INSTRUCTIONS TO FOLLOW
Where does the word "business" occur in the data below? Copy each line that holds it.

Transcribed page contents
--- --- ---

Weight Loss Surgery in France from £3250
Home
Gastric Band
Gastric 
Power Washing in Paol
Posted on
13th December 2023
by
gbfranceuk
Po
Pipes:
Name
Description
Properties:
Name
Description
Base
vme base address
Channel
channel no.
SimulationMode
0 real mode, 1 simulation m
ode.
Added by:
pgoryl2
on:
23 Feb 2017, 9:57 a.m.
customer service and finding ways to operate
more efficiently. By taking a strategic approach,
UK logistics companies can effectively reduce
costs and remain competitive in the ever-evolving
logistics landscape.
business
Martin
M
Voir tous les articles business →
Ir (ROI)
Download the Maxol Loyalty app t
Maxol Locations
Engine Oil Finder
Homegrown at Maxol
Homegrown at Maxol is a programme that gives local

--- --- ---

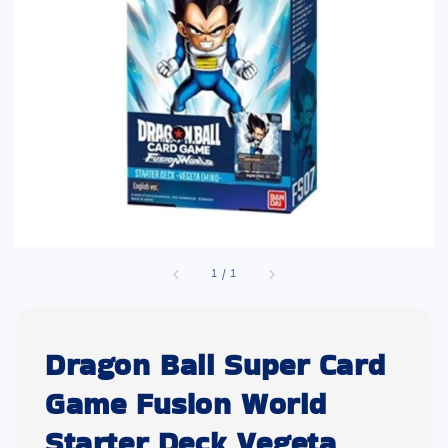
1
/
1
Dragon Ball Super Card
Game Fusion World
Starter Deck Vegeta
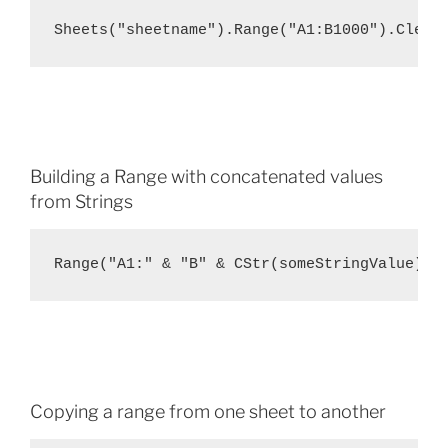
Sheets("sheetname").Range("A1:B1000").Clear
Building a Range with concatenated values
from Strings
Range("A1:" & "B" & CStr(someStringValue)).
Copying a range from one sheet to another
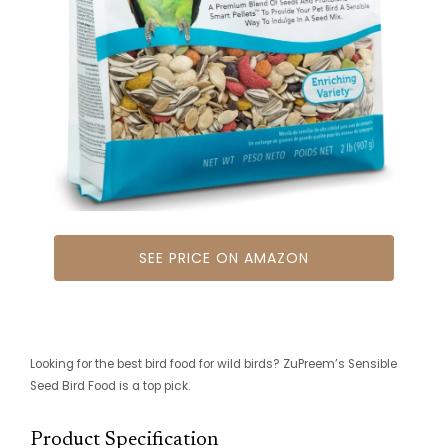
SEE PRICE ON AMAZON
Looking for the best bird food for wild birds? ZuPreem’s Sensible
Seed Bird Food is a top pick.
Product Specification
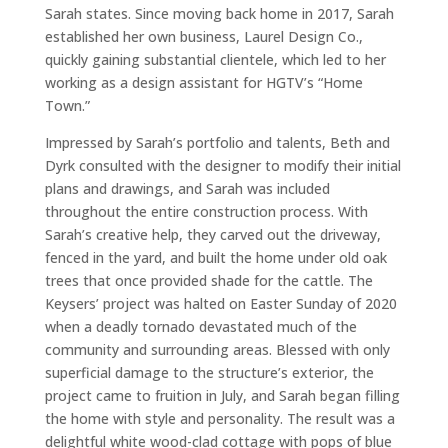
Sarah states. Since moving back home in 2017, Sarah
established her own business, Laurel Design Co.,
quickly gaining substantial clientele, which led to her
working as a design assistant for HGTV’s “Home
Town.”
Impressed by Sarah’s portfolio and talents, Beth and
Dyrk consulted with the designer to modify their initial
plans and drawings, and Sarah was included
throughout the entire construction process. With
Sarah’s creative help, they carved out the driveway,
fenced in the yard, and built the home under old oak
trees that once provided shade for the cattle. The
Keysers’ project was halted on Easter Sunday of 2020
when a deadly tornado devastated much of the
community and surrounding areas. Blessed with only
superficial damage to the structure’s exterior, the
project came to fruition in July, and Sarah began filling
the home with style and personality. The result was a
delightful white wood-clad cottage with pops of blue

--- --- ---

RESPONSE TO THIS EXERCISE
business
Voir tous les articles business →
established her own business, Laurel Design Co.,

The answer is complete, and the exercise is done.